TERUMO GLIDESHEATH
Report
- Report Number
- 9681834-2010-00019
- Event Type
- Malfunction
- Date Received
- July 30, 2010
- Date of Event
- June 16, 2010
- Report Date
- June 16, 2010
- Manufacturer
- TERUMO CORP., ASHITAKA
- Product Code
- DYB
- PMA / PMN Number
- K033681
- Removal / Correction Number
- NA
- Adverse Event
- Yes
- Report Source
- Manufacturer report
- Reporter Location
- NY, US
- Reporter Occupation
- OTHER
Narratives
NEITHER THE INVOLVED INTRODUCER SHEATHS NOR OTHER DEVICES USED DURING THE PROCEDURE WERE RETAINED BY THE USER FACILITY AND THE LOT NUMBERS ARE UNK. THEREFORE, THE INVESTIGATION WAS LIMITED TO AN ASSESSMENT OF INFO PROVIDED BY THE USER FACILITY AND NON-SPECIFIC QUALITY RECORDS. THE USER FACILITY IDENTIFIED TWO GLIDESHEATH PRODUCT CODES THAT WERE REPORTEDLY USED DURING THE PROCEDURE. THE OTHER REPORTED PRODUCT CODE WAS RM*BF5F10PA (5-FR. GLIDESHEATH).

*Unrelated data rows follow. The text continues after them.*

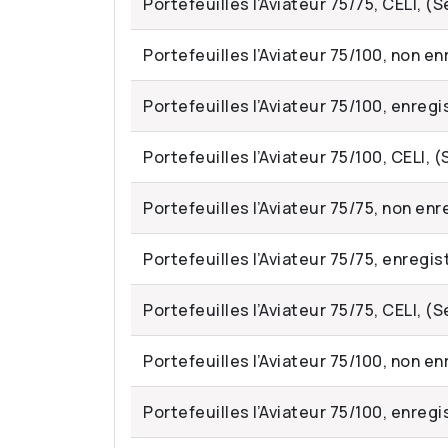
Portefeuilles l’Aviateur 75/75, CELI, (S
Portefeuilles l’Aviateur 75/100, non en
Portefeuilles l’Aviateur 75/100, enregi
Portefeuilles l’Aviateur 75/100, CELI, 
Portefeuilles l’Aviateur 75/75, non enr
Portefeuilles l’Aviateur 75/75, enregis
Portefeuilles l’Aviateur 75/75, CELI, (S
Portefeuilles l’Aviateur 75/100, non en
Portefeuilles l’Aviateur 75/100, enregi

AS STATED ABOVE, THE INVOLVED DEVICES WERE NOT RETURNED FOR EVALUATION AND THE LOT NUMBERS ARE UNK. THEREFORE, THE FAILURE INVESTIGATION WAS LIMITED TO ASSESSMENT OF INFO PROVIDED BY THE USER FACILITY AND A REVIEW OF GENERAL RECORDS FOR THE REPORTED PRODUCT FAMILY COVERING THE LAST 3-YEARS. THIS REVIEW DID NOT IDENTIFY ANY POTENTIALLY RELATED MFG OR STERILIZATION ISSUES. IN ADDITION, IT WAS CONFIRMED THAT THERE HAVE NOT BEEN ANY SIMILAR COMPLAINTS FOR THIS PRODUCT FAMILY. THERE IS NO INDICATION THAT THERE WAS ANY RELATION TO A PRE-EXISTING DEVICE DEFECT. THE CAUSE OF THE REPORTED EVENT CANNOT BE DEFINITIVELY DETERMINED BASED UPON THE AVAILABLE INFO. ALL AVAILABLE INFO HAS BEEN PLACED ON FILE AT THE MFG FACILITY FOR APPROPRIATE TRACKING, TRENDING, AND FOLLOW-UP. (B)(4).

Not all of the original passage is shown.